The most obvious reason, he decided, struggling to curb his anger at being duped like some kind of novice, was that she thought he was a threat to her getting the bounty on Weber.
He heard a noise to his left and immediately reached for the weapon he always kept strapped around his ankle. It wasn't there.
The woman must have taken it, he thought, cursing under his breath. Why should that surprise him?
Wary, Max grabbed a bottle from the counter behind the bar and held it by its neck, ready to smash the bottom off on the bar and use the jagged portion as a weapon at a moment's notice.
"You break that, you pay for it," the man who had tended bar last night told him, coming into the room. He set down the broom and dustpan he was carrying and scratched his thin, concave chest. A cigarette butt hung out of the corner of his mouth as if it was permanently fixed there. The bartender indicated the other bottles behind Max. "You might want to use something less expensive."
Annoyed, Max put the bottle back down on the bar. "Where is she?"
The man coughed before finally asking, "Who?"
Impatience clawed at Max as he struggled to clear his head. It still felt as if all his thoughts were under water.
"The woman I was in here with last night. And before you tell me that you don't know who I'm talking about, I saw the way you looked at her. Like you'd already met. If you didn't know her, you wouldn't have put me in your back room to sleep it off."
The bartender laughed. It sounded more like a cackle and was followed up by a hacking cough. "I don't know her. Not in any real sense of the word. She's been here a few times and she gave me fifty bucks to let you sack out in the back room." He picked up the broom again and began sweeping halfheartedly. "Would've given me ten more if the lock on the door worked, but it's busted, just my luck."
Max didn't know if he was buying into this, but the buzz in his head was making it hard to think. "So you don't know her."

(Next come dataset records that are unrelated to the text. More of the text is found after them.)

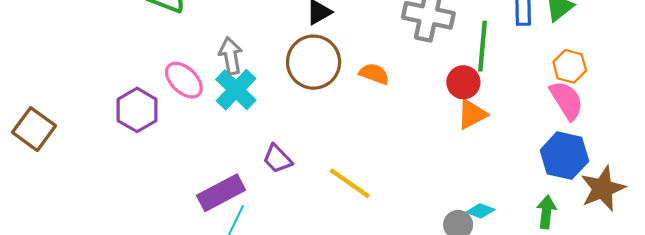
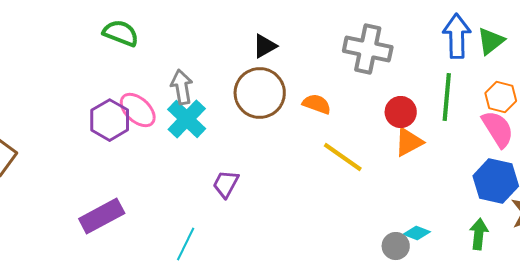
green line: (483, 46) -> (447, 97), moved
purple hexagon: (137, 110) -> (110, 120), moved
purple trapezoid: (277, 159) -> (226, 184), turned 72
yellow line: (350, 183) -> (343, 157), moved
purple rectangle: (221, 193) -> (102, 216), moved

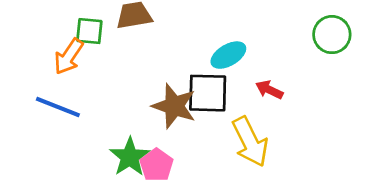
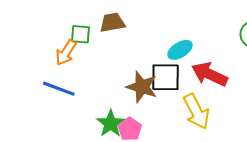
red arrow: (269, 90) -> (210, 74), size x1.8

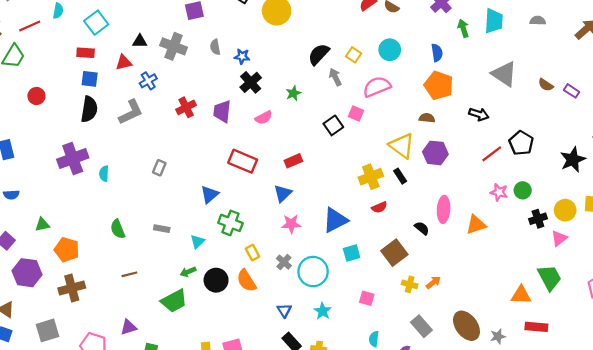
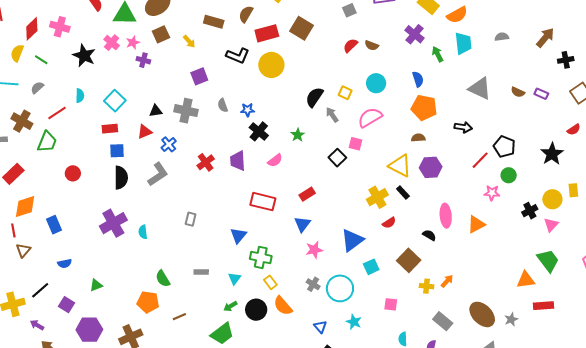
green circle: (523, 190) -> (509, 175), moved
orange pentagon: (67, 250) -> (148, 302), moved
yellow rectangle: (253, 253) -> (270, 282), moved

The man paused again, his expression wistful beneath the day old stubble. "No, but I'd sure like to. Don't meet many of those in my line of work—fiery, not used up," he clarified, then gestured around the establishment. "'Case you hadn't noticed, thi
s isn't exactly an upscale club."
Max didn't bother commenting. He needed answers and if he wasn't going to get them from this character who was little more than one step removed from a barfly himself, he had to fall back on a tried-and-true method. "Got a phone around here?"
The bartender reached behind the bar and brought out an old-fashioned, stark black dial-up telephone straight out of the last century. He placed it on the bar in front of Max.

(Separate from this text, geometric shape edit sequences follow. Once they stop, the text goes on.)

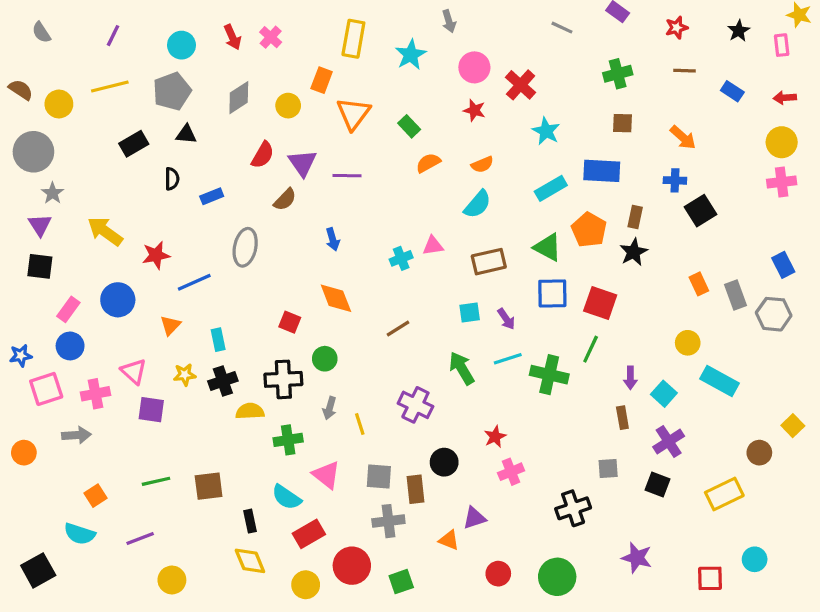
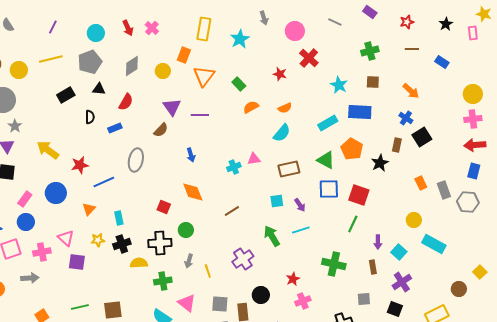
pink circle: (474, 67) -> (295, 31), moved
red arrow: (785, 98) -> (475, 145), moved, size x1.5
cyan star: (546, 131) -> (339, 85), moved
red semicircle: (263, 155) -> (126, 102), moved
blue cross: (675, 180) -> (406, 118), turned 32
brown rectangle: (635, 217) -> (397, 145), moved
blue rectangle: (783, 265) -> (474, 171), turned 42
green cross: (549, 375) -> (334, 264), moved
purple cross: (415, 405) -> (243, 259), turned 30

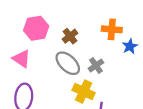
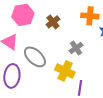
gray ellipse: (68, 63) -> (35, 57), moved

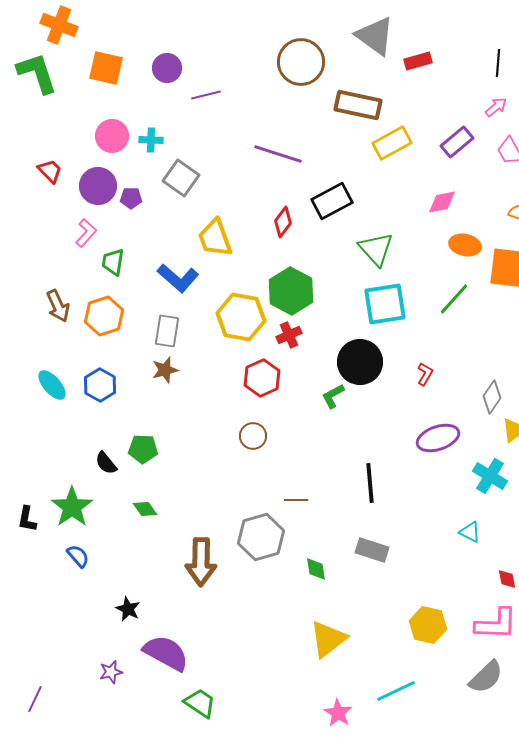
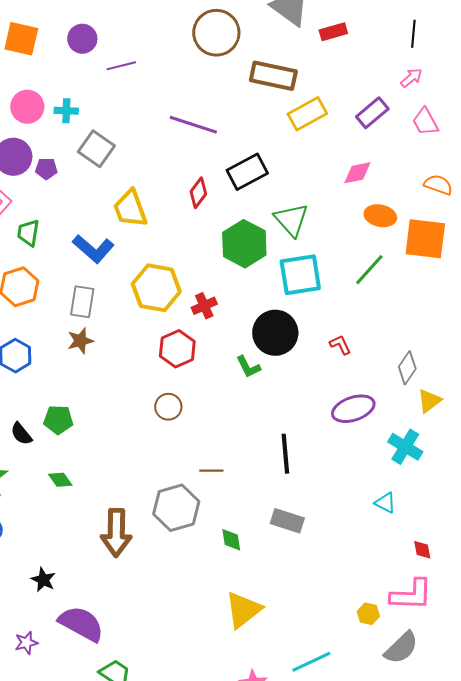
green hexagon: (291, 291) -> (244, 244), moved
red L-shape: (425, 374) -> (340, 345), turned -55
green L-shape: (333, 396) -> (248, 367), turned -88
yellow hexagon: (428, 625) -> (368, 614), moved, size x0.6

"But it'll cost you," he said as Max reached for the telephone.
Digging into his pocket, Max pulled out a bill, glanced at it to see the denomination and slapped it down on the counter. Pulling the telephone over, Max dialed his office number back in Newport Beach. Three rings later, he heard his grandfather pick up and give the name of the agency.
"Hi, it's Max," he said into the receiver. He talked quickly, before his grandfather could ask any questions. "I need you to look someone up for me. Cara Rivers. Get me everything you can find: driver's license number, address, priors if there are any, everything," he emphasized again.

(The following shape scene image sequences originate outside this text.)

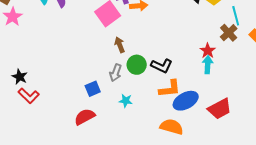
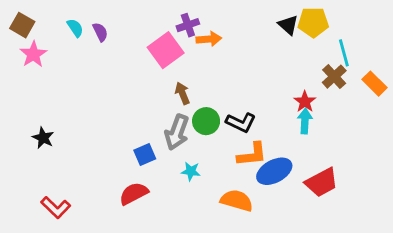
gray arrow: (116, 73) -> (177, 132), size x1.4
red L-shape: (29, 96) -> (56, 207), moved
orange semicircle: (172, 127) -> (237, 200), moved

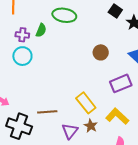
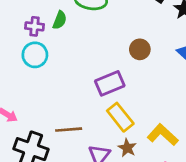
purple rectangle: (121, 83) -> (110, 83), moved

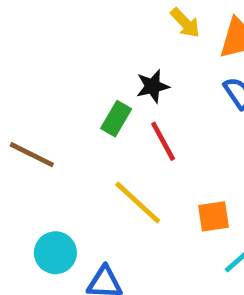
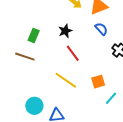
green rectangle: (116, 119) -> (34, 35), moved
brown line: (32, 155) -> (25, 57), moved

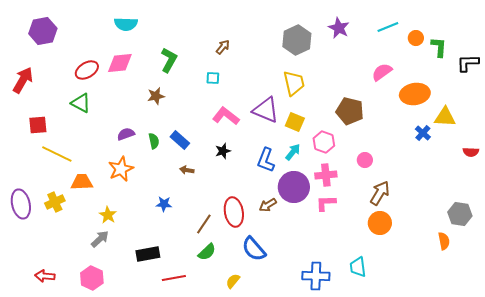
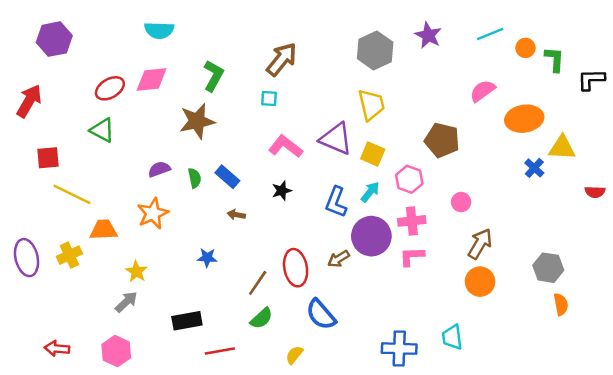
brown arrow: (223, 47) -> (282, 59), size x1.8
brown star: (156, 96) -> (197, 121), size x1.6
gray hexagon: (460, 214) -> (548, 268), moved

"What state am I looking in?" Bill asked, knowing better than to assume anything. Max got around.
Max paused, thinking, trying to pluck facts out of the murky sea that still surrounded his brain. Concentrating, he remembered the woman mentioning something about Shady Rock, Colorado. Maybe that was her point of origin. It was worth a try.
"Colorado." He saw the bartender looking his way. The man made no effort not to look as if he was listening. "Start with a place named Shady Rock."
"Shady Rock, huh?" Bill chuckled. "That's almost as good as Truth or Consequences, New Mexico, or that other place, Hot Coffee."
Max was not in the mood to see the humor in anything, least of all his condition. He was supposed to be able to see through people like Cara Rivers. And most of all, he wasn't supposed to get himself drugged.
"Almost," he agreed. Covering the receiver as he heard his grandfather begin to slowly type on the computer keyboard, Max looked at the bartender. "Got any coffee around here?"